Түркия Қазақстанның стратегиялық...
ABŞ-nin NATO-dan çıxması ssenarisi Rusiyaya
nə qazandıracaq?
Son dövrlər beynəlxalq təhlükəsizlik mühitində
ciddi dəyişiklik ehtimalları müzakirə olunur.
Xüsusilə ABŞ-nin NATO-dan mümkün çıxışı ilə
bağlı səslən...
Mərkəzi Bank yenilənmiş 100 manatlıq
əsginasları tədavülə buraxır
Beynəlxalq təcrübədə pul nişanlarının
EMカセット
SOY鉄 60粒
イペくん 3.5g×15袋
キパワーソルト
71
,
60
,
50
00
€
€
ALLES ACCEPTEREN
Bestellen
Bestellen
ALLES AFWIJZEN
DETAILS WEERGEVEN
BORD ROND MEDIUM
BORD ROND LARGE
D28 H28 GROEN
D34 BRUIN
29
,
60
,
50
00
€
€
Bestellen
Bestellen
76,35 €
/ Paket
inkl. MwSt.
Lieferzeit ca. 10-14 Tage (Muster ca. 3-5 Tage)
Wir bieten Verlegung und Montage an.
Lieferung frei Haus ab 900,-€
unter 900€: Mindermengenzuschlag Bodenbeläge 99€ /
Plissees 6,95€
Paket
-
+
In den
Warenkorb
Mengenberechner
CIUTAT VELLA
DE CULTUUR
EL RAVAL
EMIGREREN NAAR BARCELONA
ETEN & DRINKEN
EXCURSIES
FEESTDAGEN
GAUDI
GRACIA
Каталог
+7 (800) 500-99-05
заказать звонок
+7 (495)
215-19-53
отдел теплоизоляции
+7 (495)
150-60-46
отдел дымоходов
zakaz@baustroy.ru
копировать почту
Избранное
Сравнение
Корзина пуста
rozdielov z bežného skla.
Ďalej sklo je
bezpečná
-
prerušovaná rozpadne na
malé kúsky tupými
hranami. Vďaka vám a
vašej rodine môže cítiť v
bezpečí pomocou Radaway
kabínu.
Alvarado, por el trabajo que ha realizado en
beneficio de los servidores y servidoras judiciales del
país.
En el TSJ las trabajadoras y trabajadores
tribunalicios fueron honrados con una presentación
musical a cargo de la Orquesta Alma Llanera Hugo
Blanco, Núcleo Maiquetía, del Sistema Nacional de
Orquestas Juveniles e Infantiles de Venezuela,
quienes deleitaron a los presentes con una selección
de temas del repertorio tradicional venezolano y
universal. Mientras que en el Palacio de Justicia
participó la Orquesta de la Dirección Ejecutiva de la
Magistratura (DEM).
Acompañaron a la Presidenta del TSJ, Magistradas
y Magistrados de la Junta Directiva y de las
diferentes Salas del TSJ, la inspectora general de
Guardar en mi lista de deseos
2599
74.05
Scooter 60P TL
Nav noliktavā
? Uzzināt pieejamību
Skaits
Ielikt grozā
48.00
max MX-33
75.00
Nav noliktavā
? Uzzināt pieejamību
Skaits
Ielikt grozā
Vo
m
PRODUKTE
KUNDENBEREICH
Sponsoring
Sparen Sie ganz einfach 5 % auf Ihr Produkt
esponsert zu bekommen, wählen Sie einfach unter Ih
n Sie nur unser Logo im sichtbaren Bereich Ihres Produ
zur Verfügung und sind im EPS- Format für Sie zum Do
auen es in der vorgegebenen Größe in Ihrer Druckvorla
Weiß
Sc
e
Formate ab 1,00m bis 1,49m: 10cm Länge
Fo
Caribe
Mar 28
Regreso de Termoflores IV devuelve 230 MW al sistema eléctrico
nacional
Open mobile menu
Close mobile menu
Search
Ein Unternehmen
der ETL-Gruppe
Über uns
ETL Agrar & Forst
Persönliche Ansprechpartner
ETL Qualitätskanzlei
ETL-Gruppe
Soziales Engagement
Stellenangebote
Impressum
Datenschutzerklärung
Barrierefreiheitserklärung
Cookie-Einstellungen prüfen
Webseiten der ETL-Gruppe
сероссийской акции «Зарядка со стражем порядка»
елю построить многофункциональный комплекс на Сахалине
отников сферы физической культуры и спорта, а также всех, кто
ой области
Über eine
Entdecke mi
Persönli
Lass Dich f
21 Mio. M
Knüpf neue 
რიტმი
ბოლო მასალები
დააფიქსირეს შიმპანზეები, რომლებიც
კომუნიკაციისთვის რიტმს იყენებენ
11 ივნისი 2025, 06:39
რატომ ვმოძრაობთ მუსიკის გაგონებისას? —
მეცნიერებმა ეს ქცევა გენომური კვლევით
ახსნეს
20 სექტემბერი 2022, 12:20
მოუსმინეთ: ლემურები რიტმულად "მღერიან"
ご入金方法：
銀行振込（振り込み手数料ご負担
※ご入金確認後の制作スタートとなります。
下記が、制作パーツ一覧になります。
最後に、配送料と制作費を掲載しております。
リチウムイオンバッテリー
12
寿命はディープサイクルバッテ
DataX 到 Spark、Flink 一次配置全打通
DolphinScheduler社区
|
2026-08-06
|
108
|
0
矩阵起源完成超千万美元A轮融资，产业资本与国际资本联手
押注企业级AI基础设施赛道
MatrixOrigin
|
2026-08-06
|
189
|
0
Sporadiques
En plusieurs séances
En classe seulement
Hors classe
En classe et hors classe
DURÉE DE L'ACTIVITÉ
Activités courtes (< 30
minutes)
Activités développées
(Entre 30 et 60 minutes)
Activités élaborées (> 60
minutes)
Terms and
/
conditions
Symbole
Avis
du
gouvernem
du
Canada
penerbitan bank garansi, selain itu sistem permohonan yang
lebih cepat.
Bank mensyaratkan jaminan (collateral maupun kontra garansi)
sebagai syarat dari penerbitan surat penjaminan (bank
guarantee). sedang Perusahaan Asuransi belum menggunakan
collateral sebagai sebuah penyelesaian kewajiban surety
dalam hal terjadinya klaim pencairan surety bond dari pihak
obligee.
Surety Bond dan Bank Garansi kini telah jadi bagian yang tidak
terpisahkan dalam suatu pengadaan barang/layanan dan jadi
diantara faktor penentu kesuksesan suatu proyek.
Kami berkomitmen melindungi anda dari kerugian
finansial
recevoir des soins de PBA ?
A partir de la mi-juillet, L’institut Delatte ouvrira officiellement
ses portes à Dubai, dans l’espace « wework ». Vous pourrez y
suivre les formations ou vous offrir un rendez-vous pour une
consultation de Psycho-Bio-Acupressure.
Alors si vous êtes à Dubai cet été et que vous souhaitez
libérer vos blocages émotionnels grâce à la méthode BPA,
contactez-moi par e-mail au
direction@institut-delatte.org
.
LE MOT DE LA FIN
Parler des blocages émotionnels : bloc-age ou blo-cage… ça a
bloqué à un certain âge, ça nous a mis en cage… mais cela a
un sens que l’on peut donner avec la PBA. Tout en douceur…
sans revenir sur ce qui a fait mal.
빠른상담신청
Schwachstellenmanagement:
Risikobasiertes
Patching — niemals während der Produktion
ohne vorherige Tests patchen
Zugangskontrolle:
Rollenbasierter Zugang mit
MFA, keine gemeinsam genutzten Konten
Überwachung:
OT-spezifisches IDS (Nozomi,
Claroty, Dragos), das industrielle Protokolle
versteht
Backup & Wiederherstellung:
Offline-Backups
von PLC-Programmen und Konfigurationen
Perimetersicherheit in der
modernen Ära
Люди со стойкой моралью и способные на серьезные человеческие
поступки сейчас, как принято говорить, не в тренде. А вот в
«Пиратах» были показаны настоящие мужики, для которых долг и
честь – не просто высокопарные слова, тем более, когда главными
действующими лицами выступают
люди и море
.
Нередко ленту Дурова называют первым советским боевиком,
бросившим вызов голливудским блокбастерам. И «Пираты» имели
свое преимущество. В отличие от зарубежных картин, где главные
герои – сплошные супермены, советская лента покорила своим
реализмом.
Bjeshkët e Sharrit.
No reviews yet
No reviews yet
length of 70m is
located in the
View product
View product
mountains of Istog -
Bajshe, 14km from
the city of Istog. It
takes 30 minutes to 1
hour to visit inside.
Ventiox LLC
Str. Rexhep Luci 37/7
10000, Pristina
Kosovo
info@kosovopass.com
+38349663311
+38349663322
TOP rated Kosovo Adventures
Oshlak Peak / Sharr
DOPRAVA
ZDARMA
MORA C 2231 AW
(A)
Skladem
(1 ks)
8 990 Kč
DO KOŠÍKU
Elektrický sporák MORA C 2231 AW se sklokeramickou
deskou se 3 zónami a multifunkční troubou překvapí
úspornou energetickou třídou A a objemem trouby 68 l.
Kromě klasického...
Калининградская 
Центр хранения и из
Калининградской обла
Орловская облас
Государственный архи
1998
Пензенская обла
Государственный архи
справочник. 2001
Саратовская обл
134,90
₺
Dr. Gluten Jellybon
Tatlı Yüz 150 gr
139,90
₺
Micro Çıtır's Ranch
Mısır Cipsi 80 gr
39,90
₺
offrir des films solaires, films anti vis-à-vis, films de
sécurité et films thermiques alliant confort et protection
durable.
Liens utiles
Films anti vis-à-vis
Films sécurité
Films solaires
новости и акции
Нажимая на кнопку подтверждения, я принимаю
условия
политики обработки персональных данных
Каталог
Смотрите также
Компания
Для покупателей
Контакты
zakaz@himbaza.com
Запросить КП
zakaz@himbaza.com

REQUIRED WORK: What are the exact lines from the beginning of the material through the line containing "BORD ROND MEDIUM"? Write out those lines alone.

EXERCISE ANSWER:
Түркия Қазақстанның стратегиялық...
ABŞ-nin NATO-dan çıxması ssenarisi Rusiyaya
nə qazandıracaq?
Son dövrlər beynəlxalq təhlükəsizlik mühitində
ciddi dəyişiklik ehtimalları müzakirə olunur.
Xüsusilə ABŞ-nin NATO-dan mümkün çıxışı ilə
bağlı səslən...
Mərkəzi Bank yenilənmiş 100 manatlıq
əsginasları tədavülə buraxır
Beynəlxalq təcrübədə pul nişanlarının
EMカセット
SOY鉄 60粒
イペくん 3.5g×15袋
キパワーソルト
71
,
60
,
50
00
€
€
ALLES ACCEPTEREN
Bestellen
Bestellen
ALLES AFWIJZEN
DETAILS WEERGEVEN
BORD ROND MEDIUM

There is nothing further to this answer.